Four Rules for NULLs

  • Hello folks,

    Is null a value or simply a flag. If it is a flag then why DBMS doesn't handle it rather then giving its control to users?

  • NULL is not a value, it is a special mark (or flag) indicating the absence of a value.  Not sure about the second part of your question - in many instances the DBMS does 'handle' it.  In the case of aggregate functions, for instance, SQL Server 'handles' it by ignoring it.

    Because NULL indicates an absence of value, it requires special handling by SQL Server and SQL developers.  It also requires special handling by developers of middleware and front-end solutions that rely on SQL Server to store and retrieve data.  The special handling might be as simple as ignoring NULLs using COALESCECASE, or WHERE col IS NOT NULL on the back end; or IF...THEN...ELSE... style flow-control structures on the front-end.  Of course, if you're going to just explicitly ignore all NULLs, the question becomes why even allow NULLs?

    What you do with NULLs when you encounter them is defined as part of your business logic, and needs to be decided up-front; often on a column-by-column basis.  For instance, a NULL in a middle name column will probably be handled differently in your business logic than a NULL in an item cost column or a date ordered column.

  • Early on in the development of the SQL:1999 ANSI & ISO standard, there was a concept of user-defined NULL types. The idea was to allow up to 128 different types of NULLs.  One then needed a mechanism for specifying which NULL type, and comparing two NULL types to see if they were the same type of NULL.  The concept was very powerfull from a database design standpoint, but very complex to specify in the standard.  There was no indication that any of the vendors were ever likely to implement the concept, so it was eventually weeded out.

    FIPS 127-2 was largely written by Len Gallagher.  Len was NIST representative to the ANSI SQL committee (then X3H2) and served as the convenor (I think the title at the time was rappatour) of the ISO SQL group in the late 1980's to 1995.

    The great thing about NULLs is that you can spend hours talking about the meaning of nothing.

    Keith Hare

     

     


    Cordially,

    Keith W. Hare

  • Once again, great article, and great discussions and feedback.  Just curious (and no 'curiosity killed the cat' replies please :-), is there a way to test for Unknown? 
     
    I have found very little info about handling or working with Unknown.  I know, as I type this it does sound a little foolish...
     
    Thanks,
    Tom
  • Ahh, trying to find the great "Unknown", very philosophical Tom.
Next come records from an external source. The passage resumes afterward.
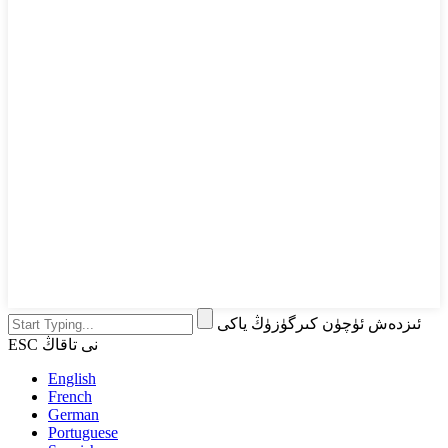
ئىزدەش ئۈچۈن كىرگۈزۈڭ ياكى
ESC نى تاقاڭ
English
French
German
Portuguese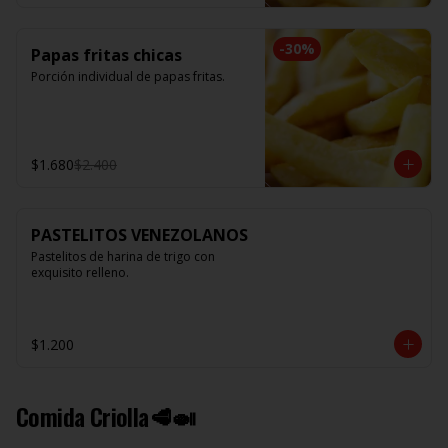
-
30
%
Papas fritas chicas
Porción individual de papas fritas.
$1.680
$2.400
PASTELITOS VENEZOLANOS
Pastelitos de harina de trigo con 
exquisito relleno.
$1.200
Comida Criolla🥩🍛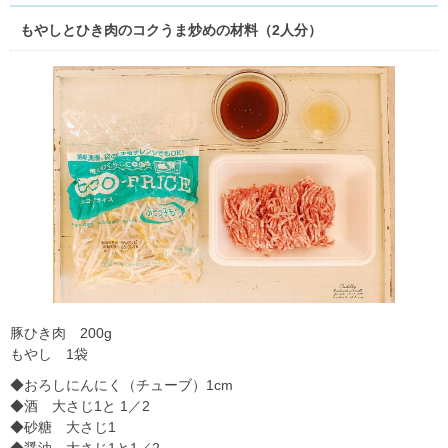
もやしとひき肉のコクうま炒めの材料（2人分）
豚ひき肉 200g
もやし 1袋
◆おろしにんにく（チューブ）1cm
◆酒 大さじ1と 1／2
◆砂糖 大さじ1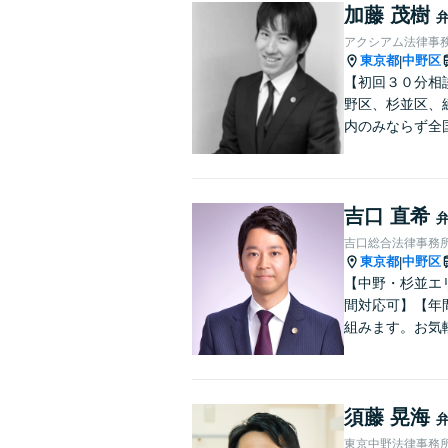
加藤 茂樹
アクシアム法律事
東京都
中野区
|
【初回３０分相
野区、杉並区、
内のみならず全
吉口 直希
吉口総合法律事務
東京都
中野区
|
【中野・杉並エ
間対応可】【年
組みます。お気
須藤 晃海
東京中野法律事務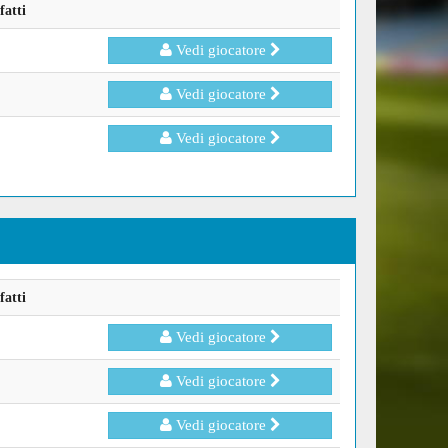
fatti
Vedi giocatore
Vedi giocatore
Vedi giocatore
fatti
Vedi giocatore
Vedi giocatore
Vedi giocatore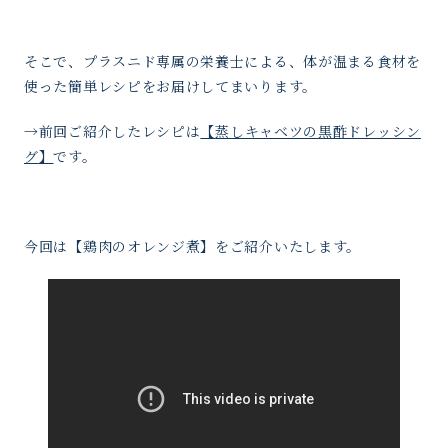
そこで、プラスニド専属の栄養士による、体が温まる食材を
使った簡単レシピをお届けしてまいります。
→前回ご紹介したレシピは
【
蒸しキャベツの黒酢ドレッシン
グ
】
です。
今回は【鶏肉のオレンジ煮】をご紹介いたします。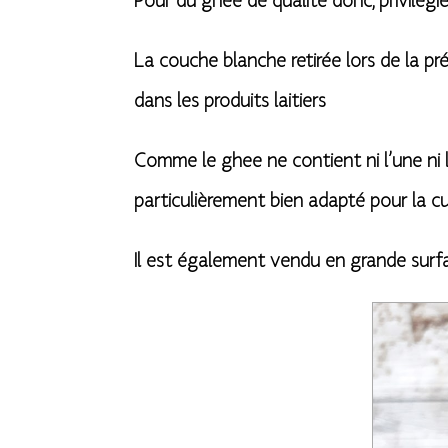
Pour du ghee de qualité donc, privilégie
La couche blanche retirée lors de la p
dans les produits laitiers
Comme le ghee ne contient ni l’une ni l
particulièrement bien adapté pour la cu
Il est également vendu en grande surfa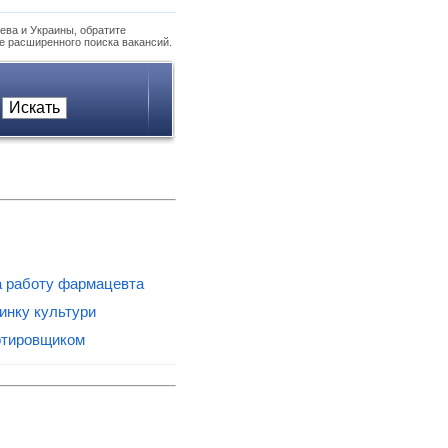
ева и Украины, обратите
е расширенного поиска вакансий.
а работу фармацевта
инку культури
ртировщиком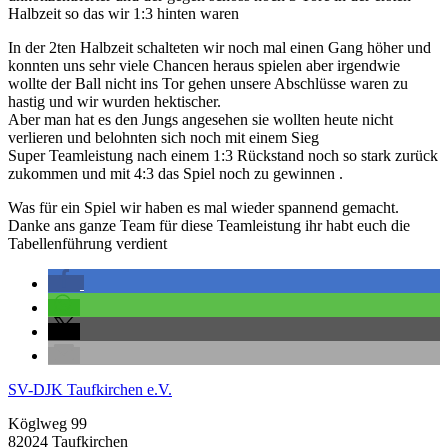
Halbzeit so das wir 1:3 hinten waren
In der 2ten Halbzeit schalteten wir noch mal einen Gang höher und
konnten uns sehr viele Chancen heraus spielen aber irgendwie
wollte der Ball nicht ins Tor gehen unsere Abschlüsse waren zu
hastig und wir wurden hektischer.
Aber man hat es den Jungs angesehen sie wollten heute nicht
verlieren und belohnten sich noch mit einem Sieg
Super Teamleistung nach einem 1:3 Rückstand noch so stark zurück
zukommen und mit 4:3 das Spiel noch zu gewinnen .
Was für ein Spiel wir haben es mal wieder spannend gemacht.
Danke ans ganze Team für diese Teamleistung ihr habt euch die
Tabellenführung verdient
SV-DJK Taufkirchen e.V.
Köglweg 99
82024 Taufkirchen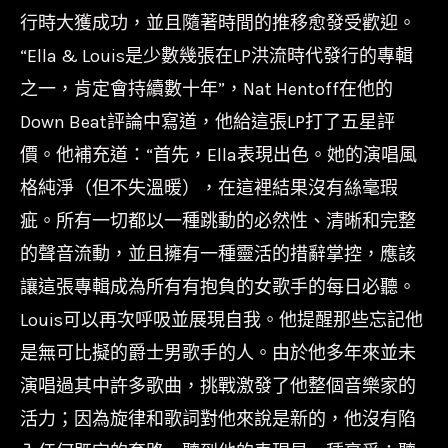
行時大獲成功，並且隨著時間的推移愈發受歡迎。
“Ella & Louis是少數幾張在LP洪流時代發行的專輯
之一，肯定會持續數十年”，Nat Hentoff在他的
Down Beat評論中寫道，他給這張LP打了五星評
價。他補充道：“首先，Ella表現出色。她的演唱風
格純淨（但不失溫暖），在這裡結果沒有絲毫瑕
疵。所有一切都以一種跳動的必然性、清晰和完整
的聲音流動，並且擁有一種靈活的措辭掌控，應該
讓這張專輯成為所有有抱負的女歌手的每日必聽。
Louis可以再次呼吸並展現自我。他提醒那些忘記他
是無可比擬的爵士男歌手的人。由於他多年來並未
演唱過其中許多歌曲，挑戰激發了他整個音樂家的
活力；因為旋律和歌詞對他來說是新的，他沒有陷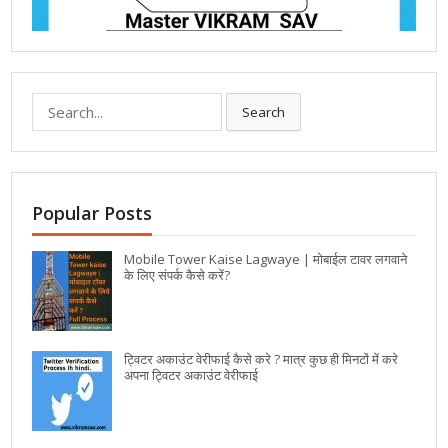
Search
Popular Posts
Mobile Tower Kaise Lagwaye | मोबाईल टावर लगवाने
के लिए संपर्क कैसे करें?
ट्विटर अकाउंट वेरीफाई कैसे करे ? मात्र कुछ ही मिनटों में करे
अपना ट्विटर अकाउंट वेरीफाई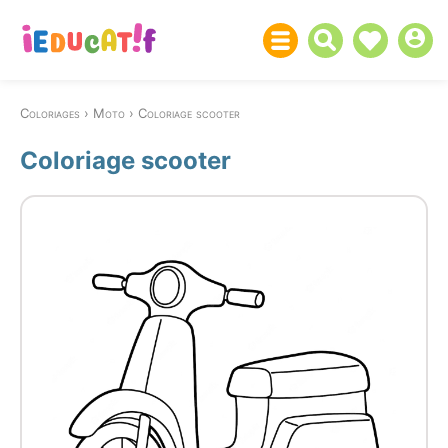
Coloriages
Moto
Coloriage scooter
Coloriage scooter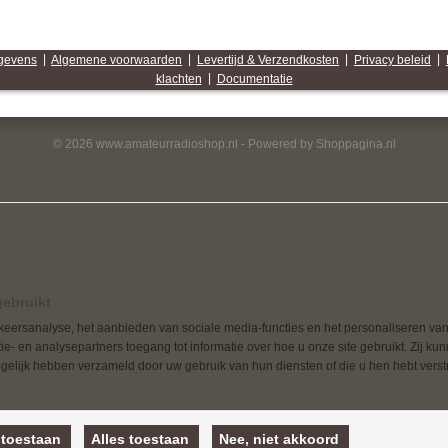
egevens
|
Algemene voorwaarden
|
Levertijd & Verzendkosten
|
Privacy beleid
|
klachten
|
Documentatie
© 2026 www.amateurradioshop.nl - Powered by Shoppagina.nl
ebruikt
eersanalyse, het aanbieden van sociale media-functies en het personaliseren van
e- en analysepartners toegang tot informatie over hoe u onze site gebruikt. Zij ku
elijk hebben verzameld door uw gebruik van hun diensten of die u hen hebt verstr
 toestaan
Alles toestaan
Nee, niet akkoord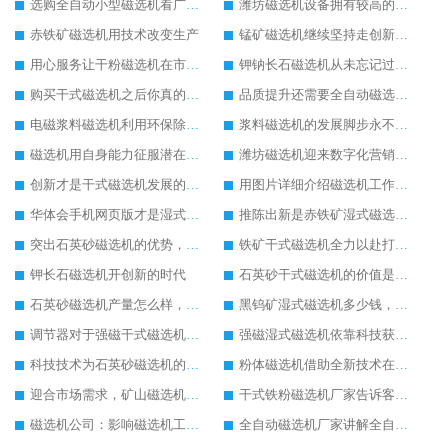
选购全自动小型磁选机看广告不如看实力
潍坊磁选机设备拥有较高的社会地位
赤铁矿磁选机用技术改变生产
锰矿磁选机继续坚持走创新之路
用心服务让干粉磁选机在市场中发展更好
钾钠长石磁选机从未忘记过坚持环保生产的任务
购买干式磁选机之后你真的做过保养工作吗
品质提升还需要全自动磁选机的自动化生产为主
电磁浆料磁选机利用环保除铁方式进行工作
浆料磁选机的发展脚步永不停歇
磁选机用自身能力征服潜在客户
潍坊磁选机迎来数字化营销时代
创新才是干式磁选机发展的关键
用图片详细介绍磁选机工作原理
华体会手机网页版才是湿式磁选机内在比较好的宣传
推陈出新是赤铁矿湿式磁选机发展的关键
突出石英砂磁选机的优势，让其生产更加方便
铁矿干式磁选机全力以赴打造销售巅峰
钾长石磁选机开创新的时代
石英砂干式磁选机的价值是不可估量的
石英砂磁选机产量怎么样，效果怎么样
黑钨矿湿式磁选机多少钱，生产厂家推荐
调节器对于强磁干式磁选机的重要性
强磁湿式磁选机依靠科技获得新发展
科技技术为石英砂磁选机的发展提供技术支持
粉体磁选机借助全新技术在市场中稳定发展
迎合市场需求，矿山磁选机才有更大发展空间
干式铁粉磁选机厂家告诉客户干式铁粉磁选机应该这样保养
磁选机公司：影响磁选机工作效率的因素
全自动磁选机厂家讲解全自动磁选机的工作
    I think many comments have alluded to the idea that that is the only true purpose of using NULL (other than some conspiracy to confuse hot dog vendors).

    On a not so philosophical nature; if you want to search for unknow values you should consider using "NOT IN" in your WHERE clause or a <> join.

    Max

  • Hi Tom, thanks for the comments.

    The main method I can think of for testing of UNKNOWNs is to perform three comparisons in SQL-92:

    IF x = y THEN   -- perform if x = y is TRUE

    ...

    ELSE IF NOT x = y THEN  -- perform if x = y is FALSE

    ...

    ELSE  -- perform if x = y is UNKNOWN

    SQL-99 offers BOOLEAN data types, with three BOOLEAN literals:  TRUE, FALSE, UNKNOWN.  Presumably this will make testing for UNKNOWN values easier, but it doesn't look like this was implemented in SQL 2K5.  (Someone please correct if I am wrong here, but I can't find it...)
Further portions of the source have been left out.